BEGIN Material provided
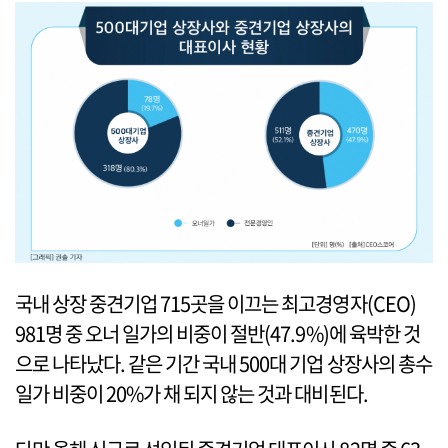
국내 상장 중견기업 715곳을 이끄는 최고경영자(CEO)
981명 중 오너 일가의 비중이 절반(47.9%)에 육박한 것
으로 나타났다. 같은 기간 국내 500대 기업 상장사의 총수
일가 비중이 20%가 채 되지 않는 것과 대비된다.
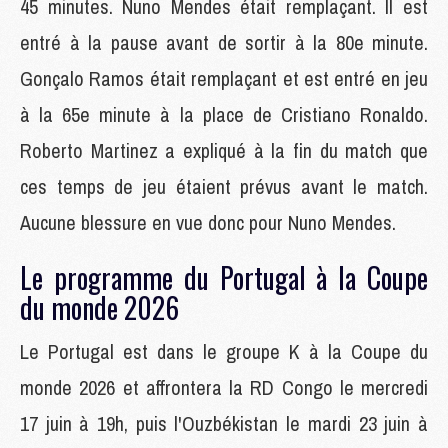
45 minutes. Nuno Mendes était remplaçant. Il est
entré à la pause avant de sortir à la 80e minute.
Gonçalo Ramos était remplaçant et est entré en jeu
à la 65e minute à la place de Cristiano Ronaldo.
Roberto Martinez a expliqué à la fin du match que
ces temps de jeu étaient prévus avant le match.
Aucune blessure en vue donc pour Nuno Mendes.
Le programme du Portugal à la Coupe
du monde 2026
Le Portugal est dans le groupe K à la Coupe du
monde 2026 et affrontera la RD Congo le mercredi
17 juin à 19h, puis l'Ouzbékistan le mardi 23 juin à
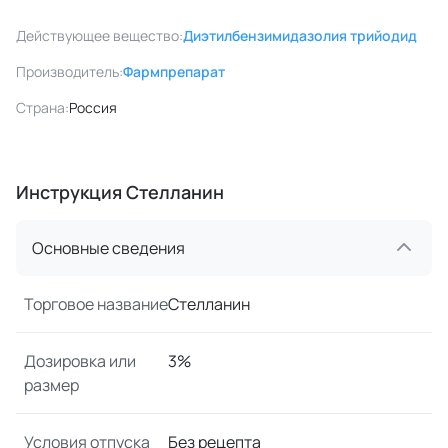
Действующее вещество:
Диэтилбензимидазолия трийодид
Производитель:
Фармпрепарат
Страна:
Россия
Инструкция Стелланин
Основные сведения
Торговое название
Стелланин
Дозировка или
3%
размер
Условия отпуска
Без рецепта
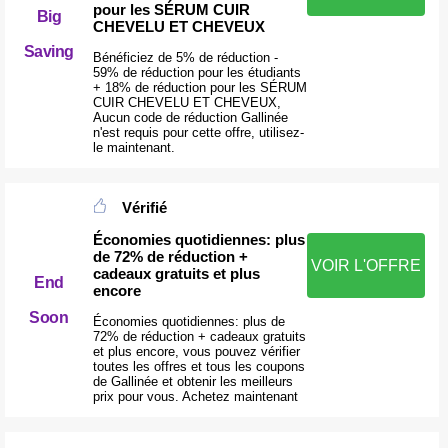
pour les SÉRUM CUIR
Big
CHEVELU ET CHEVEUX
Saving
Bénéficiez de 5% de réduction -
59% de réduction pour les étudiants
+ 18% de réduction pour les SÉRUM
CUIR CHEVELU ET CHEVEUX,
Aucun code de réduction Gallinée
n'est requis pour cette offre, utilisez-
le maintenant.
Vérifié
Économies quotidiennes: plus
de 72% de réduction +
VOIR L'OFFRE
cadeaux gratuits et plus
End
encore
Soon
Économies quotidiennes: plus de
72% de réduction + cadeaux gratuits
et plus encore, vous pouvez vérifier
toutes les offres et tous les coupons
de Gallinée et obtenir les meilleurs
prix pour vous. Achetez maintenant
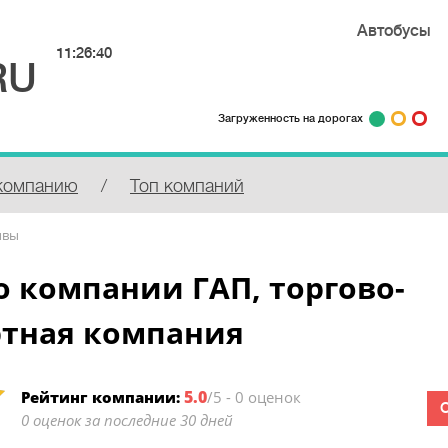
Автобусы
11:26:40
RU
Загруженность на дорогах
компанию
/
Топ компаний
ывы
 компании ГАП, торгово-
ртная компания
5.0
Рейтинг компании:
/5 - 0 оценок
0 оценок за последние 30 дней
END Material provided
BEGIN Material provided
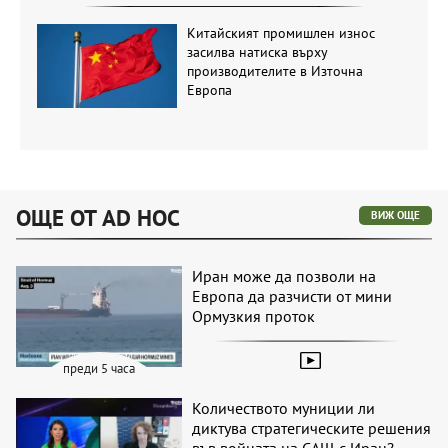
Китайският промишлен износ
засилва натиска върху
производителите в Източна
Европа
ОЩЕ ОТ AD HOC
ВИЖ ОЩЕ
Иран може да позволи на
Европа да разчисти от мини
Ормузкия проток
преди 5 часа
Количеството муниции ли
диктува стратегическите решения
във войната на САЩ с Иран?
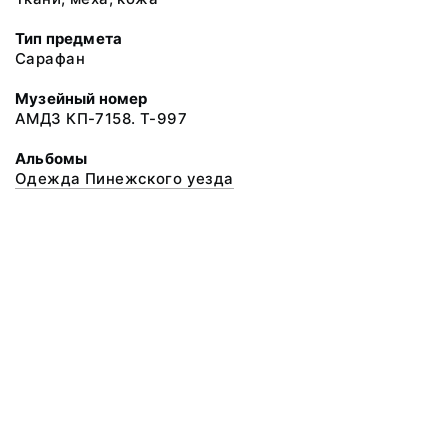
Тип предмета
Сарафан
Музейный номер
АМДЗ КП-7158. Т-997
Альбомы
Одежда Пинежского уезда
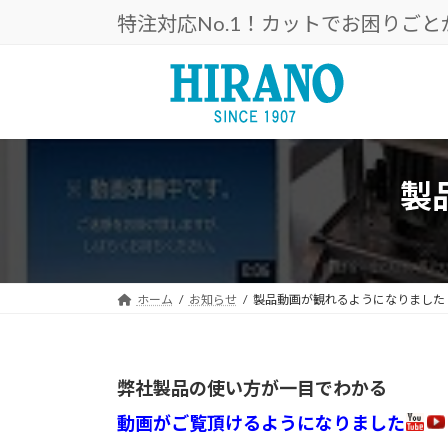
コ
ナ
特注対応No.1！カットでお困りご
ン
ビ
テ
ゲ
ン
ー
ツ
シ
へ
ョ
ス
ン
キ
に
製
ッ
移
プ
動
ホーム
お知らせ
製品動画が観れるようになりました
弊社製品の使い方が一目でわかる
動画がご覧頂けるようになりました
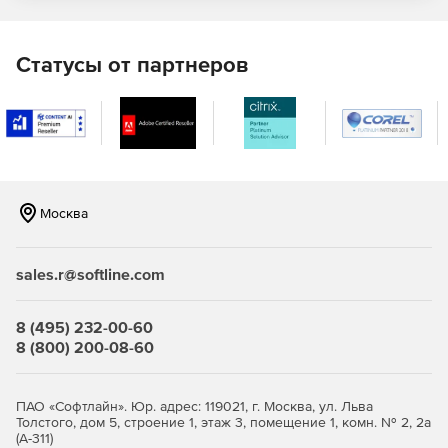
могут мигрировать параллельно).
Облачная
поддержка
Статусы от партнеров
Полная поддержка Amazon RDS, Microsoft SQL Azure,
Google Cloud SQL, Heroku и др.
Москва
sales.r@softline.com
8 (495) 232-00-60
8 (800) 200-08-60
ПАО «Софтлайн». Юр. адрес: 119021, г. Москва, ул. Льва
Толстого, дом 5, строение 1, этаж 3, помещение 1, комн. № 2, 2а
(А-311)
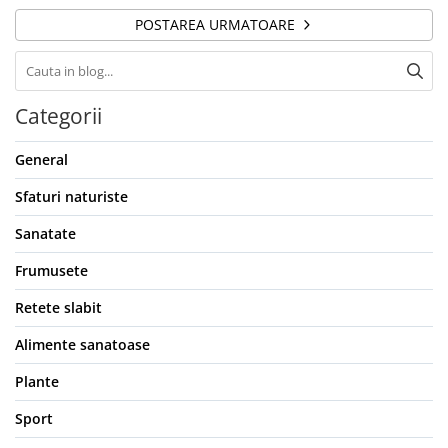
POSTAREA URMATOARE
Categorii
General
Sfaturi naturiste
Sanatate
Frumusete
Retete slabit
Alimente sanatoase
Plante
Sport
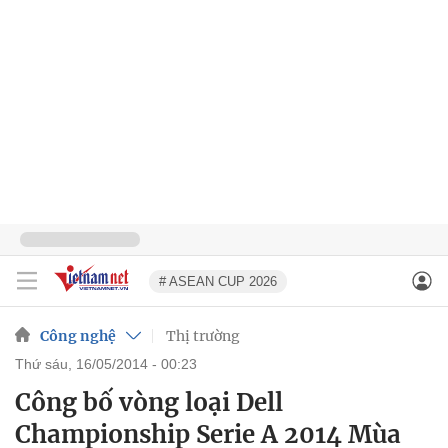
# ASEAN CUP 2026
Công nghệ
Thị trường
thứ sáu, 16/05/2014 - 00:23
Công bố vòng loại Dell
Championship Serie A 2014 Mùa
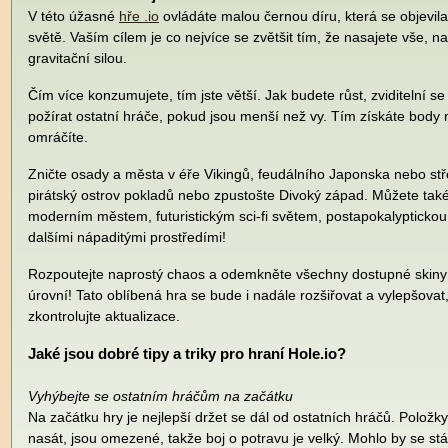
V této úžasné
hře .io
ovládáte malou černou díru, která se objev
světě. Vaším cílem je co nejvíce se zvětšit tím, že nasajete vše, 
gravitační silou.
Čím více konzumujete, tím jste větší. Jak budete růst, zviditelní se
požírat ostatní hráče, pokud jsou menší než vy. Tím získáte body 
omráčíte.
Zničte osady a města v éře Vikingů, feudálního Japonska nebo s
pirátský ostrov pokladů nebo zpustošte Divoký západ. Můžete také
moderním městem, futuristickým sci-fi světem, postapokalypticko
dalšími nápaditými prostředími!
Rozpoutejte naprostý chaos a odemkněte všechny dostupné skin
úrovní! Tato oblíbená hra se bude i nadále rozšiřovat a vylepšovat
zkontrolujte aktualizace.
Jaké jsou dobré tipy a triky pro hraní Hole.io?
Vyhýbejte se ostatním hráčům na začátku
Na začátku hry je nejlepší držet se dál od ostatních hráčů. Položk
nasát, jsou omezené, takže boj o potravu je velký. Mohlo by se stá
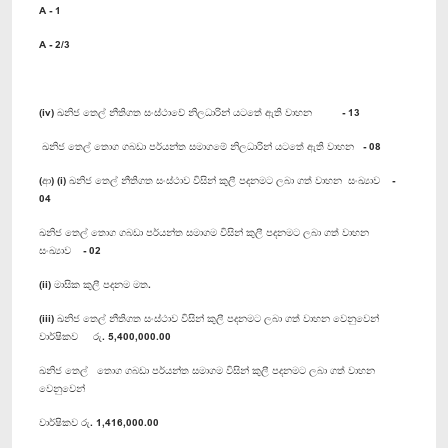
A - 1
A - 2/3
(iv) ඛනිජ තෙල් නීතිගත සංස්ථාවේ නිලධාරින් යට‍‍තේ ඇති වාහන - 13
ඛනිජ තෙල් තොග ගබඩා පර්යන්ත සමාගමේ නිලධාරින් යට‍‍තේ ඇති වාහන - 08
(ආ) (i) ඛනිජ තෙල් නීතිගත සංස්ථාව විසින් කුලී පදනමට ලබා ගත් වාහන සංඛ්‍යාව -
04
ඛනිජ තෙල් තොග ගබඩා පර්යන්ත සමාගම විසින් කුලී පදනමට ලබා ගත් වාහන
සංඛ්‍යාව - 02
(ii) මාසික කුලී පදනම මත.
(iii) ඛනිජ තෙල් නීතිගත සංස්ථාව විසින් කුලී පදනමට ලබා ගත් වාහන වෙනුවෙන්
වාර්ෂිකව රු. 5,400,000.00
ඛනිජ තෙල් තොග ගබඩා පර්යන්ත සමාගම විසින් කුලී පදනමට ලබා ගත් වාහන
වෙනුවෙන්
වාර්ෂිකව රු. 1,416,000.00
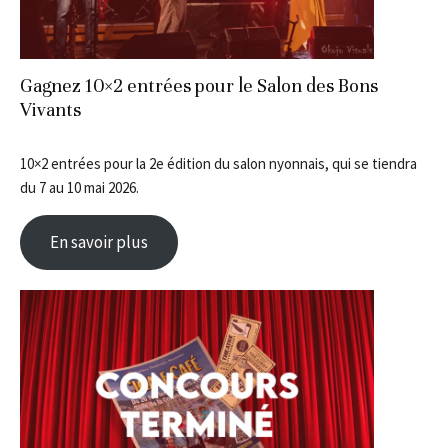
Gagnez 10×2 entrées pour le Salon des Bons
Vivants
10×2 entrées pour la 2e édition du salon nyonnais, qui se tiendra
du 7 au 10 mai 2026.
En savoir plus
END Material provided
BEGIN Material provided
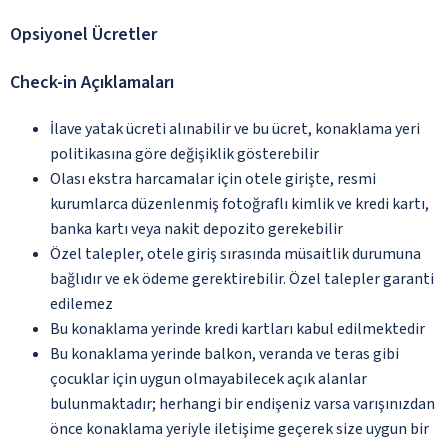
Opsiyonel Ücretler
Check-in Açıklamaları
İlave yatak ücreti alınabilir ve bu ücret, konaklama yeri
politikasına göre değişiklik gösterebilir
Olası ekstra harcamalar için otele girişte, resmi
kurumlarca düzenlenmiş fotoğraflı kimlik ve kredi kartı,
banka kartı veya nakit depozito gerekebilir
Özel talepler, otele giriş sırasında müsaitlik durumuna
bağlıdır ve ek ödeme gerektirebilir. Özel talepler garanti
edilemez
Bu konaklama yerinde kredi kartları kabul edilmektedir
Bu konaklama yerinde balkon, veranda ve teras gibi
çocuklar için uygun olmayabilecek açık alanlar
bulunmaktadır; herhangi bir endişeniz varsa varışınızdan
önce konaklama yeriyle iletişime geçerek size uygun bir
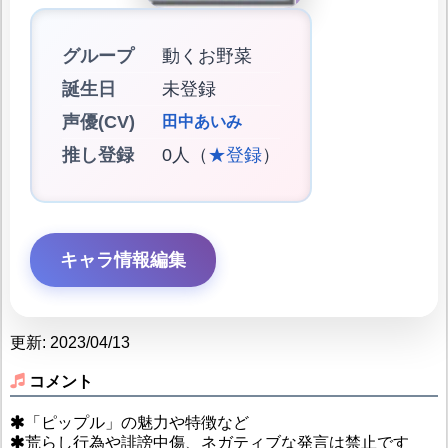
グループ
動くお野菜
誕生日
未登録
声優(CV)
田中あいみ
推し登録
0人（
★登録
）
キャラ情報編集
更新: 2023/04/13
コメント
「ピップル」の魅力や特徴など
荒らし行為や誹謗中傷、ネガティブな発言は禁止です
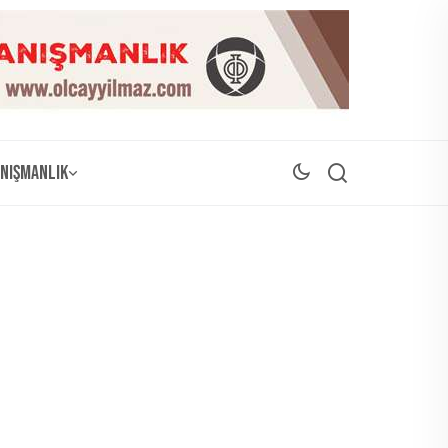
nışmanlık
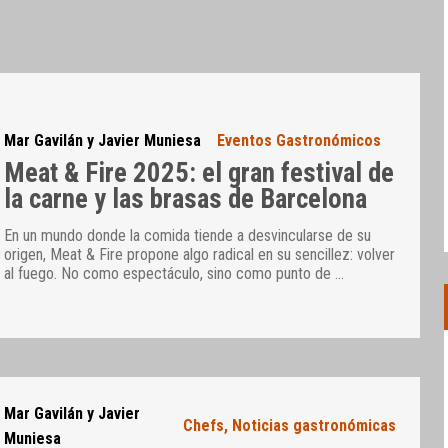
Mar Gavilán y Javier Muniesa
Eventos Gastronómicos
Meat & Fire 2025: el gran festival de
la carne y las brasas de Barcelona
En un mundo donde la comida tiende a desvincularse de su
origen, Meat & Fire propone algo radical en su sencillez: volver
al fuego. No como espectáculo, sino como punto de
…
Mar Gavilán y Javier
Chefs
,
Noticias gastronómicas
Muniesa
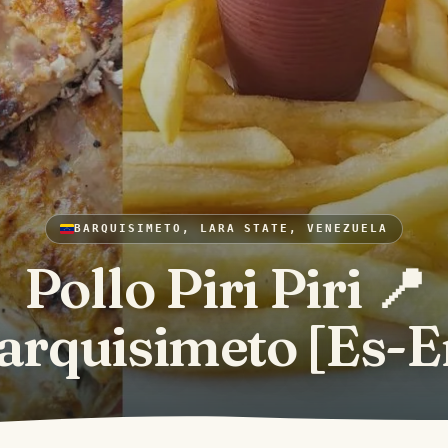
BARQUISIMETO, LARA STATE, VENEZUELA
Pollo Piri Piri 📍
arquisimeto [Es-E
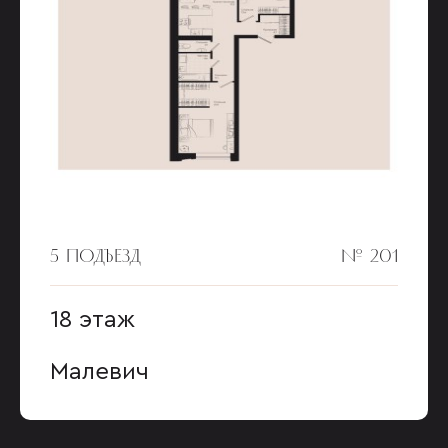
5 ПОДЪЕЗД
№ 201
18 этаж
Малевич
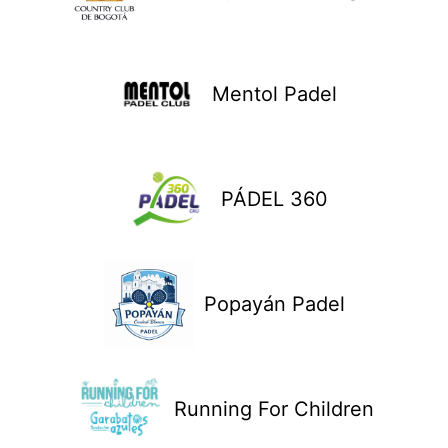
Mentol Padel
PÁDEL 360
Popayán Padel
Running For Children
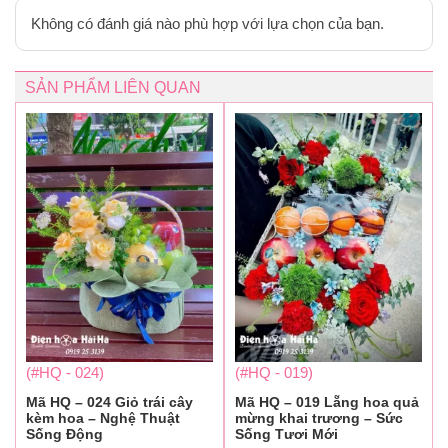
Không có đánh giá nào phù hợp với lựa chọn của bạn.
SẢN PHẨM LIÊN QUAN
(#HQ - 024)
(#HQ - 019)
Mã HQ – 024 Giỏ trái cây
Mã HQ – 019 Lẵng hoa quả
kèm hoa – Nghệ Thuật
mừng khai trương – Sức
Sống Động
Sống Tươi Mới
END Material provided
● Exercise requirements:
Would you restate, exactly and with no pictures, the lines of the entries above from the one containing "Alimente sanatoase" through the one containing "Vyhýbejte se ostatním hráčům na začátku"?

● Solution to the problem:
Alimente sanatoase
Plante
Sport
# ASEAN CUP 2026
Công nghệ
Thị trường
thứ sáu, 16/05/2014 - 00:23
Công bố vòng loại Dell
Championship Serie A 2014 Mùa
V této úžasné
hře .io
ovládáte malou černou díru, která se objev
světě. Vaším cílem je co nejvíce se zvětšit tím, že nasajete vše, 
gravitační silou.
Čím více konzumujete, tím jste větší. Jak budete růst, zviditelní se
požírat ostatní hráče, pokud jsou menší než vy. Tím získáte body 
omráčíte.
Zničte osady a města v éře Vikingů, feudálního Japonska nebo s
pirátský ostrov pokladů nebo zpustošte Divoký západ. Můžete také
moderním městem, futuristickým sci-fi světem, postapokalypticko
dalšími nápaditými prostředími!
Rozpoutejte naprostý chaos a odemkněte všechny dostupné skin
úrovní! Tato oblíbená hra se bude i nadále rozšiřovat a vylepšovat
zkontrolujte aktualizace.
Jaké jsou dobré tipy a triky pro hraní Hole.io?
Vyhýbejte se ostatním hráčům na začátku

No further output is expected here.